ECLI:NL:HR:2006:AV0046

Hoge Raad

Datum uitspraak
24 februari 2006
Publicatiedatum
4 april 2013
Zaaknummer
C04/354HR
Instantie
Hoge Raad
Type
Uitspraak
Rechtsgebied
Civiel recht
Procedures
  • Cassatie
Vindplaatsen
  • Rechtspraak.nl
AI samenvatting door LexboostAutomatisch gegenereerd

Jaarrekeningenrecht en groepsvrijstelling in kort geding tussen vermogensbeheerder en Ahold

In deze zaak heeft Amstel Capital Management B.V. (ACM) Ahold c.s. in kort geding gedagvaard, waarbij ACM vorderingen heeft ingesteld om toegang te krijgen tot de enkelvoudige jaarstukken van Ahold over de jaren 2001 en 2002. ACM, als vermogensbeheerder, vertegenwoordigt cliënten die obligaties van Ahold bezitten. De vorderingen van ACM zijn door de voorzieningenrechter van de rechtbank Amsterdam afgewezen, waarna ACM in hoger beroep ging. Het gerechtshof heeft het vonnis van de voorzieningenrechter bekrachtigd, wat leidde tot cassatie bij de Hoge Raad.

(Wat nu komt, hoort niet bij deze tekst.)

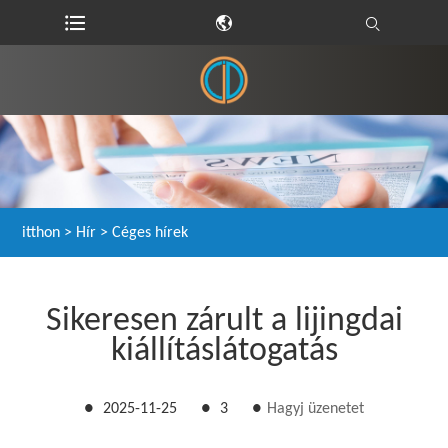
itthon
>
Hír
>
Céges hírek
Sikeresen zárult a lijingdai
kiállításlátogatás
●
2025-11-25
●
3
●
Hagyj üzenetet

De Hoge Raad heeft zich gebogen over de vraag of Ahold verplicht was om de enkelvoudige jaarstukken beschikbaar te stellen, gezien de groepsvrijstelling van artikel 2:403 lid 1 BW. De Hoge Raad oordeelde dat de verplichting tot het openbaar maken van jaarrekeningen niet zelfstandig geldt voor Ahold, omdat Ahold vrijgesteld is van het opmaken van een jaarrekening volgens de voorschriften van titel 9 van boek 2 BW. De Hoge Raad concludeerde dat de bepaling in het Fondsenreglement, die stelt dat jaarrekeningen en verslagen voor obligatiehouders beschikbaar moeten zijn, niet betekent dat Ahold verplicht is om een enkelvoudige jaarrekening op te stellen.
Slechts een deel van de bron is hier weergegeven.